YOUR OBJECTIVE →
All entries are to be copied exactly, with pictures removed.

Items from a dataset
Start of Block

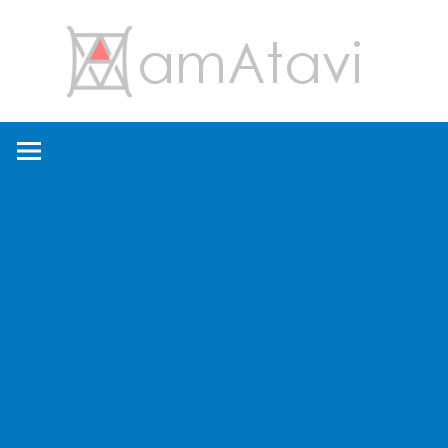
コ
amA
ン
テ
ン
旅
ツ
を
へ
見
ス
て
キ
→
ッ
旅
プ
に
出
よ
う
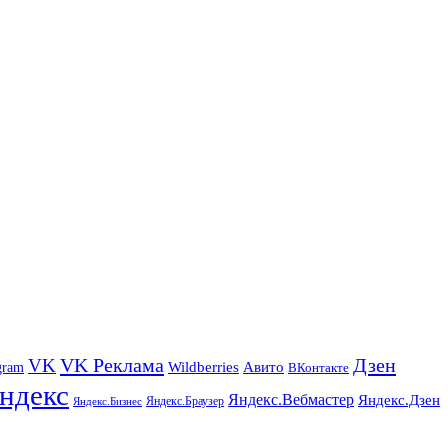
VK Реклама
Дзен
VK
Авито
gram
Wildberries
ВКонтакте
ндекс
Яндекс.Вебмастер
Яндекс.Дзен
Яндекс.Браузер
Яндекс.Бизнес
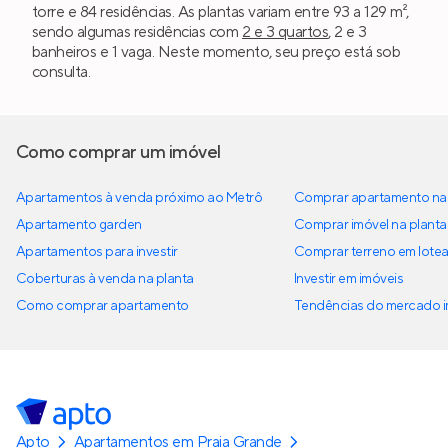
torre e 84 residências. As plantas variam entre 93 a 129 m²,
sendo algumas residências com
2 e 3 quartos
, 2 e 3
banheiros e 1 vaga. Neste momento, seu preço está sob
consulta.
Como comprar um imóvel
Apartamentos à venda próximo ao Metrô
Comprar apartamento na 
Apartamento garden
Comprar imóvel na planta
Apartamentos para investir
Comprar terreno em lote
Coberturas à venda na planta
Investir em imóveis
Como comprar apartamento
Tendências do mercado im
Apto
Apartamentos em Praia Grande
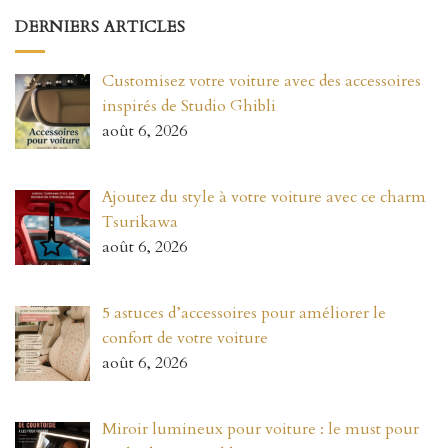
DERNIERS ARTICLES
Customisez votre voiture avec des accessoires
inspirés de Studio Ghibli
août 6, 2026
Ajoutez du style à votre voiture avec ce charm
Tsurikawa
août 6, 2026
5 astuces d’accessoires pour améliorer le
confort de votre voiture
août 6, 2026
Miroir lumineux pour voiture : le must pour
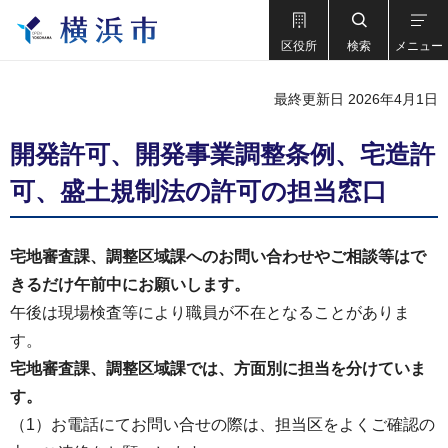
区役所
検索
メニュー
最終更新日 2026年4月1日
開発許可、開発事業調整条例、宅造許
可、盛土規制法の許可の担当窓口
宅地審査課、調整区域課へのお問い合わせやご相談等はで
きるだけ午前中にお願いします。
午後は現場検査等により職員が不在となることがありま
す。
宅地審査課、調整区域課では、方面別に担当を分けていま
す。
（1）お電話にてお問い合せの際は、担当区をよくご確認の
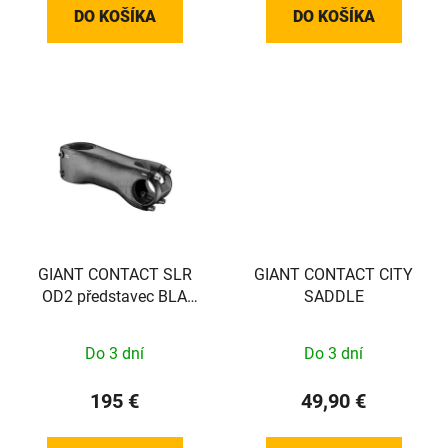
DO KOŠÍKA
DO KOŠÍKA
GIANT CONTACT SLR
GIANT CONTACT CITY
OD2 představec BLA
SADDLE
31.8X 100 10D
Do 3 dní
Do 3 dní
195 €
49,90 €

End of Block

WRITTEN ANSWER →
コ
amA
ン
テ
ン
旅
ツ
を
へ
見
ス
て
キ
→
ッ
旅
プ
に
出
よ
う
VK Реклама
Дзен
VK
Авито
gram
Wildberries
ВКонтакте
ндекс
Яндекс.Вебмастер
Яндекс.Дзен
Яндекс.Браузер
Яндекс.Бизнес
torre e 84 residências. As plantas variam entre 93 a 129 m²,
sendo algumas residências com
2 e 3 quartos
, 2 e 3
banheiros e 1 vaga. Neste momento, seu preço está sob
consulta.
Como comprar um imóvel
Apartamentos à venda próximo ao Metrô
Comprar apartamento na 
Apartamento garden
Comprar imóvel na planta
Apartamentos para investir
Comprar terreno em lote
Coberturas à venda na planta
Investir em imóveis
Como comprar apartamento
Tendências do mercado im
Apto
Apartamentos em Praia Grande
DERNIERS ARTICLES
Customisez votre voiture avec des accessoires
inspirés de Studio Ghibli
août 6, 2026
Ajoutez du style à votre voiture avec ce charm
Tsurikawa
août 6, 2026
5 astuces d’accessoires pour améliorer le
confort de votre voiture
août 6, 2026
Miroir lumineux pour voiture : le must pour
区役所
検索
メニュー
最終更新日 2026年4月1日
開発許可、開発事業調整条例、宅造許
可、盛土規制法の許可の担当窓口
宅地審査課、調整区域課へのお問い合わせやご相談等はで
きるだけ午前中にお願いします。
午後は現場検査等により職員が不在となることがありま
す。
宅地審査課、調整区域課では、方面別に担当を分けていま
す。
（1）お電話にてお問い合せの際は、担当区をよくご確認の
DO KOŠÍKA
DO KOŠÍKA
GIANT CONTACT SLR
GIANT CONTACT CITY
OD2 představec BLA
SADDLE
31.8X 100 10D
Do 3 dní
Do 3 dní
195 €
49,90 €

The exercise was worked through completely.